The converted hospital, scheduled for completion in spring 2014, will focus on a central theme of building a healthier community through a family-centered approach to care. The state-of-the-art Cressman Critical Care Center is an example of this theme in practice, combining the latest in technology with personalized care for the entire family.
In addition to new equipment, the center offers large rooms where families can be a part of the care provided. Once unheard of in a critical care setting, family members may spend the night on a special couch that converts to a bed. Patient rooms also feature large windows, private restrooms and WiFi connectivity. The décor uses greens, blues and earth tones and includes photos of local parks taken by Louisville photographer and attorney Donald Vish.
“The Cressman Critical Care Center is an excellent example of how we’re creating an atmosphere that focuses on the entire family,” said Charlotte Ipsan, RNC, MSN, NNP-BC, president, Norton Women’s and Kosair Children’s Hospital.
The center was made possible by a generous $3 million gift from retired Louisville physician Elizabeth Pahk Cressman, M.D., Ph.D., through the Norton Healthcare Foundation.
“Dr. Cressman’s generosity has made something very special happen here,” said Lynnie Meyer, MSN, R.N., CFRE, system vice president, Women’s and Children’s Community Partnerships, and chief development officer, Norton Healthcare. “Her leadership with this project will transform the lives of many families as we work to heal patients.”

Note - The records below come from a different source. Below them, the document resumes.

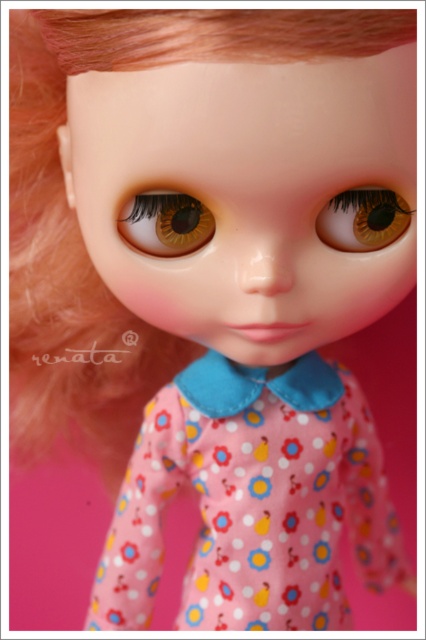 Question: Where is pink fabric dress at center located in relation to brown glossy eye at center in the image?

Choices:
 (A) above
 (B) below

Answer: (B)

Question: Which of the following is the farthest from the observer?

Choices:
 (A) brown matte eye at center
 (B) brown glossy eye at center

Answer: (B)

Question: Does pink fabric dress at center have a smaller size compared to brown matte eye at center?

Choices:
 (A) yes
 (B) no

Answer: (B)

Question: Estimate the real-world distances between objects in this image. Which object is closer to the brown glossy eye at center?

Choices:
 (A) pink fabric dress at center
 (B) brown matte eye at center

Answer: (B)

Question: Is brown matte eye at center smaller than brown glossy eye at center?

Choices:
 (A) yes
 (B) no

Answer: (A)

Question: Which object is the closest to the brown glossy eye at center?

Choices:
 (A) pink fabric dress at center
 (B) brown matte eye at center

Answer: (B)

Dr. Cressman, a retired anesthesiologist who practiced primarily at what is now Norton Suburban Hospital, has lived in Louisville for the past 38 years. She made the gift in memory of her husband, Frederick K. Cressman, M.D., who died in January 2010 at age 77 after a seven-year battle with Parkinson’s disease. Dr. Frederick Cressman was the director of pathology at what is now Norton Audubon Hospital from 1975 until his retirement in 1999.